Die App dokumentiert auch digital den Reifefortschritt der angepflanzten Gemüsesorten, der auf einem Balken digital angezeigt wird. „Wenn zum Beispiel die Karotten reif sind, kann ich sie in meinen Erntekorb ziehen. Das ist für uns das Signal, sie zu ernten und zu verpacken. Wir schicken sie dann Co2-neutral dem Kunden zu“, so Raunig. Es gibt auch eine Webcam-Funktion, über die sich der Gartenbesitzer 24-Stunden am Tag ein Bild davon machen kann, was gerade in der Grünoase vor sich geht.

Auf Facebook dokumentiert Christoph Raunig in humoristischen Kurzvideos, wie die Gartenarbeit verläuft.

Bezahlt wird mit virtueller Währung

Für den Garten muss der Nutzer Miete bezahlen. Die unterschiedlichen Tätigkeiten, die im Garten verrichtet werden, werden mit virtuellen Geldeinheiten, sogenannten „Credits“, bezahlt. Man lädt sie - so wie bei einem Computerspiel - einmal auf und kann dann frei darüber verfügen und Arbeiten verrichten lassen. Ein Kilogramm Karotten kommt im Durchschnitt auf 2,50 Euro.
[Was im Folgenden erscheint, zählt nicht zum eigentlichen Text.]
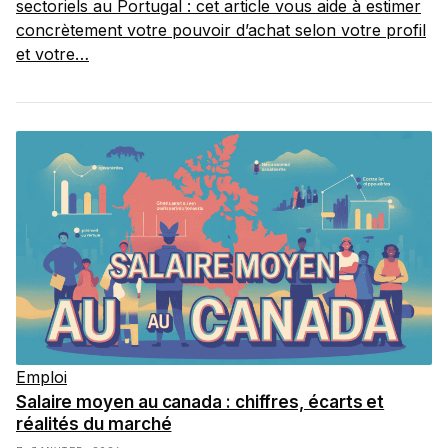
sectoriels au Portugal : cet article vous aide à estimer
concrètement votre pouvoir d’achat selon votre profil
et votre…
Emploi
Salaire moyen au canada : chiffres, écarts et
réalités du marché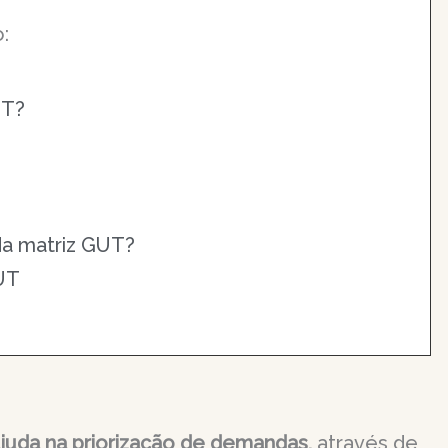
:
UT?
da matriz GUT?
UT
juda na priorização de demandas,
através de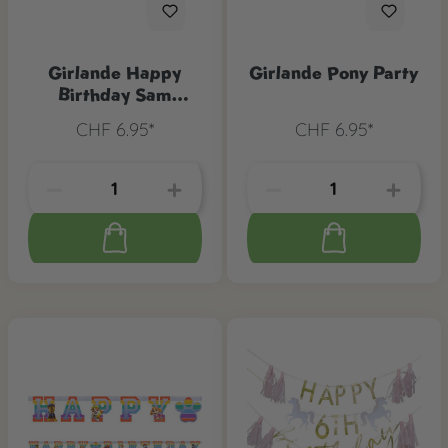
Girlande Happy
Girlande Pony Party
Birthday Sam
Feuerwehrmann
CHF 6.95*
CHF 6.95*
Sam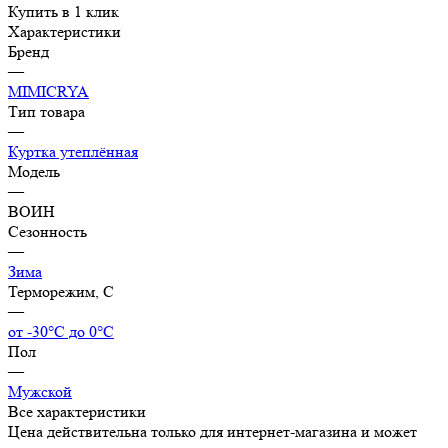
Купить в 1 клик
Характеристики
Бренд
—
MIMICRYA
Тип товара
—
Куртка утеплённая
Модель
—
ВОИН
Сезонность
—
Зима
Терморежим, C
—
от -30°С до 0°С
Пол
—
Мужской
Все характеристики
Цена действительна только для интернет-магазина и может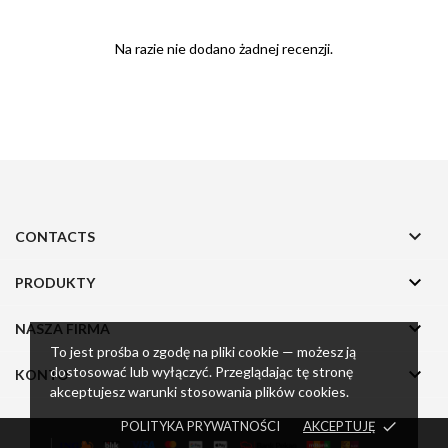
Na razie nie dodano żadnej recenzji.

CONTACTS

PRODUKTY

NASZA FIRMA
To jest prośba o zgodę na pliki cookie — możesz ją
dostosować lub wyłączyć. Przeglądając tę stronę

KONTO
akceptujesz warunki stosowania plików cookies.
POLITYKA PRYWATNOŚCI
AKCEPTUJĘ
done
„Wir machen das nicht, um groß zu verdienen, sondern dass sich auch die Personen, die nicht die Möglichkeit haben, einen eigenen Garten zu betreiben, mit der Natur auseinander setzen können wie wir am Land. Sie sollen erfahren, wie viel dahinter steckt, bis die Produkte reif sind. Damit soll das Bewusstsein geschärft werden“, so der Drautaler.

„Anschauungsunterricht“ am Feld für Schüler geplant

2.500 Stunden brauchte Christoph Raunig und sein Team bis jetzt für das Programmieren, weitere 500 Stunden sind noch nötig, bis die App dann im Sommer oder spätestens im Frühjahr auf den Markt kommt. „Es ist eine sehr komplexe Sache, weil viele Datenbanken im Hintergrund laufen“, so Raunig. Die Plattform, auf der virtuell „geackert“ werden kann, ist schon online.
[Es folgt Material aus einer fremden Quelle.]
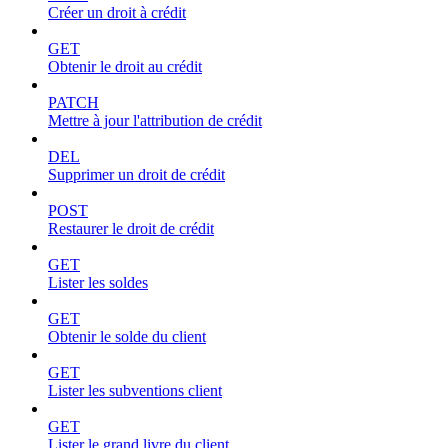
Créer un droit à crédit
GET
Obtenir le droit au crédit
PATCH
Mettre à jour l'attribution de crédit
DEL
Supprimer un droit de crédit
POST
Restaurer le droit de crédit
GET
Lister les soldes
GET
Obtenir le solde du client
GET
Lister les subventions client
GET
Lister le grand livre du client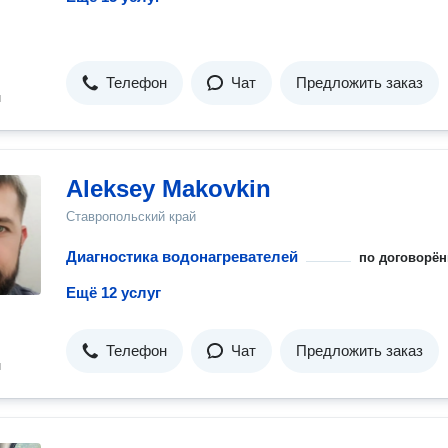
Телефон
Чат
Предложить заказ
н
Aleksey Makovkin
Ставропольский край
Диагностика водонагревателей
по договорён
Ещё 12 услуг
Телефон
Чат
Предложить заказ
н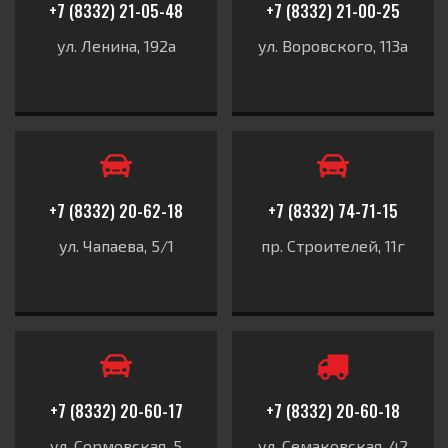
+7 (8332) 21-05-48
+7 (8332) 21-00-25
ул. Ленина, 192а
ул. Воровского, 113а
+7 (8332) 20-62-18
+7 (8332) 74-71-15
ул. Чапаева, 5/1
пр. Строителей, 11г
+7 (8332) 20-60-17
+7 (8332) 20-60-18
ул. Сормовская, 5
ул. Семаковская, 42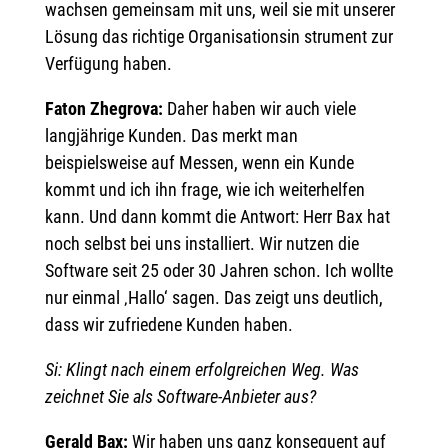
wachsen gemeinsam mit uns, weil sie mit unserer
Lösung das richtige Organisationsin strument zur
Verfügung haben.
Faton Zhegrova:
Daher haben wir auch viele
langjährige Kunden. Das merkt man
beispielsweise auf Messen, wenn ein Kunde
kommt und ich ihn frage, wie ich weiterhelfen
kann. Und dann kommt die Antwort: Herr Bax hat
noch selbst bei uns installiert. Wir nutzen die
Software seit 25 oder 30 Jahren schon. Ich wollte
nur einmal ‚Hallo‘ sagen. Das zeigt uns deutlich,
dass wir zufriedene Kunden haben.
Si: Klingt nach einem erfolgreichen Weg. Was
zeichnet Sie als Software-Anbieter aus?
Gerald Bax:
Wir haben uns ganz konsequent auf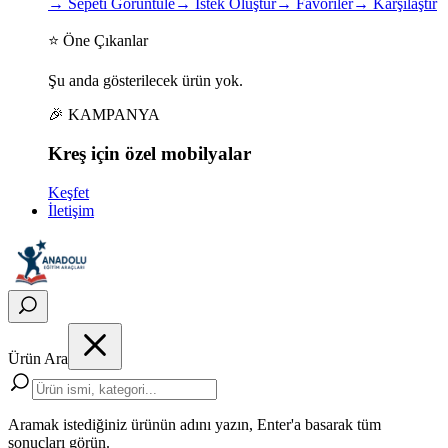
→
Sepeti Görüntüle
→
İstek Oluştur
→
Favoriler
→
Karşılaştır
⭐ Öne Çıkanlar
Şu anda gösterilecek ürün yok.
🎉 KAMPANYA
Kreş için
özel
mobilyalar
Keşfet
İletişim
Ürün Ara
Aramak istediğiniz ürünün adını yazın, Enter'a basarak tüm
sonuçları görün.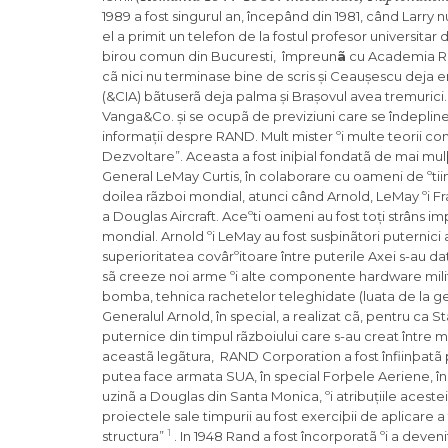
1989 a fost singurul an, începând din 1981, când Larry 
el a primit un telefon de la fostul
profesor universitar d
birou comun din Bucuresti, împreun
ã
cu Academia 
cã nici nu terminase bine de scris și Ceaușescu deja e
(&CIA) bãtuserã deja palma și Brașovul avea tremurici
Vanga&Co. și se ocupã de previziuni care se îndepline
informații despre RAND. Mult mister ºi multe teorii co
Dezvoltare”. Aceasta a fost iniþial fondatã de mai mulþ
General LeMay Curtis, în colaborare cu oameni de ºtiinþã
doilea rãzboi mondial, atunci când Arnold, LeMay ºi Fra
a Douglas Aircraft. Aceºti oameni au fost toți strâns imp
mondial. Arnold ºi LeMay au fost susþinãtori puternici
superioritatea covârºitoare între puterile Axei s-au dato
sã creeze noi arme ºi alte componente hardware militare
bomba, tehnica rachetelor teleghidate (luata de la g
Generalul Arnold, în special, a realizat cã, pentru ca St
puternice din timpul rãzboiului care s-au creat între mil
aceastã legãtura, RAND Corporation a fost înfiinþatã pen
putea face armata SUA, în special Forþele Aeriene, în 
uzinã a Douglas din Santa Monica, ºi atribuțiile acesteia
proiectele sale timpurii au fost exerciþii de aplicare a
1
structura”
. In 1948 Rand a fost încorporatã ºi a deven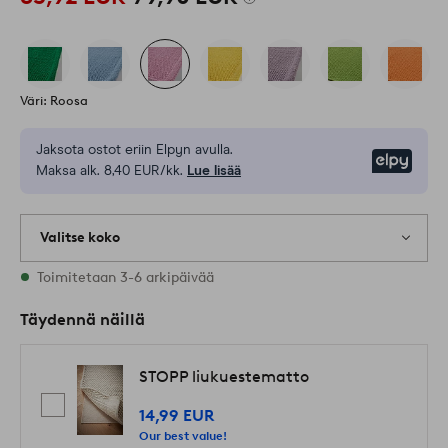
Väri: Roosa
Jaksota ostot eriin Elpyn avulla.
Elpy
Maksa alk. 8,40 EUR/kk.
Lue lisää
Valitse koko
2 varastossa olevat koot
Toimitetaan 3-6 arkipäivää
Täydennä näillä
STOPP liukuestematto
14,99 EUR
Our best value!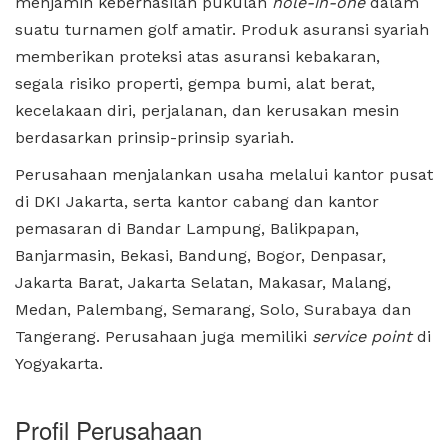
menjamin keberhasilan pukulan
hole-in-one
dalam
suatu turnamen golf amatir. Produk asuransi syariah
memberikan proteksi atas asuransi kebakaran,
segala risiko properti, gempa bumi, alat berat,
kecelakaan diri, perjalanan, dan kerusakan mesin
berdasarkan prinsip-prinsip syariah.
Perusahaan menjalankan usaha melalui kantor pusat
di DKI Jakarta, serta kantor cabang dan kantor
pemasaran di Bandar Lampung, Balikpapan,
Banjarmasin, Bekasi, Bandung, Bogor, Denpasar,
Jakarta Barat, Jakarta Selatan, Makasar, Malang,
Medan, Palembang, Semarang, Solo, Surabaya dan
Tangerang. Perusahaan juga memiliki
service point
di
Yogyakarta.
Profil Perusahaan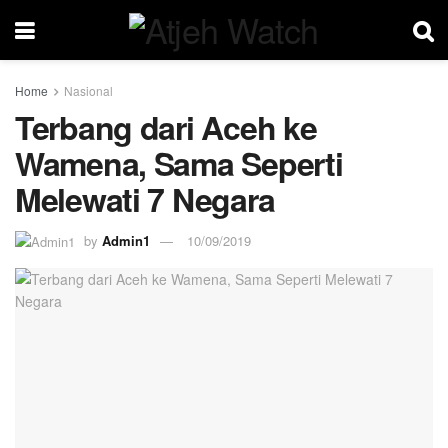
Home
Nasional
Terbang dari Aceh ke
Wamena, Sama Seperti
Melewati 7 Negara
by
Admin1
10/09/2019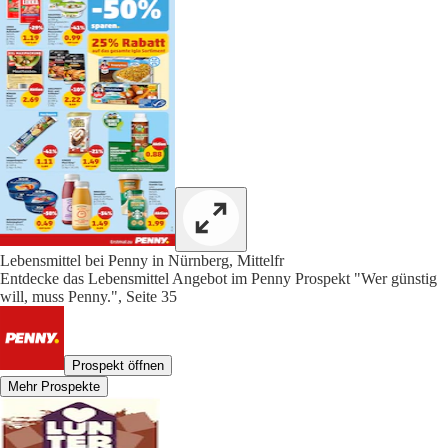
Lebensmittel bei Penny in Nürnberg, Mittelfr
Entdecke das Lebensmittel Angebot im Penny Prospekt "Wer günstig
will, muss Penny.", Seite 35
Prospekt öffnen
Mehr Prospekte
Ein weiteres Ziel der beiden Oberkärntner ist es, auch Schulen zum Mitmachen zu motivieren: „Die Kinder könnten vormittags in der Theorie lernen, worauf es beim Bestellen eines Ackers ankommt und dann am Nachmittag bei uns mit ihren eigenen Händen ausprobieren, wie die Feldarbeit in der Praxis so ist.“

Als bestes Startup Kärntens ausgezeichnet

Die junge Wirtschaft Kärtnen wählte myAcker.com im Rahmen des 90-Sekunden-Awards zum besten Startup Kärtnens, es wurde auch mit dem ersten Platz in der Kategorie Entrepreneur und mit dem Publikumspreis ausgezeichnet.